- [Material provided]

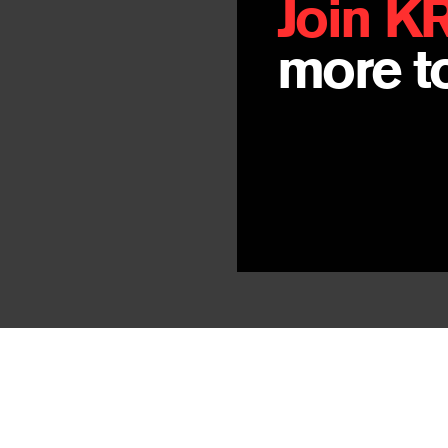
Join K
more to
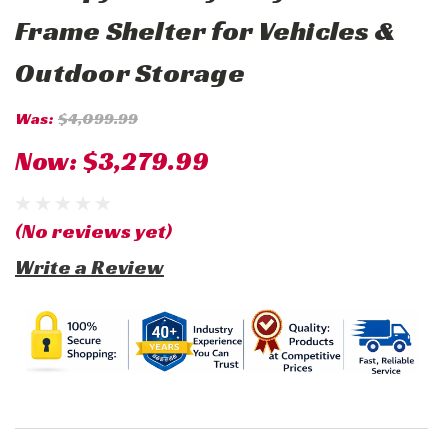
Frame Shelter for Vehicles &
Outdoor Storage
Was:
$4,099.99
Now:
$3,279.99
(No reviews yet)
Write a Review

- [Problem description] Exactly as they appear above, write out all the entries, without pictures.

- [Result for this task]
Join K
more to
Frame Shelter for Vehicles &
Outdoor Storage
Was:
$4,099.99
Now:
$3,279.99
(No reviews yet)
Write a Review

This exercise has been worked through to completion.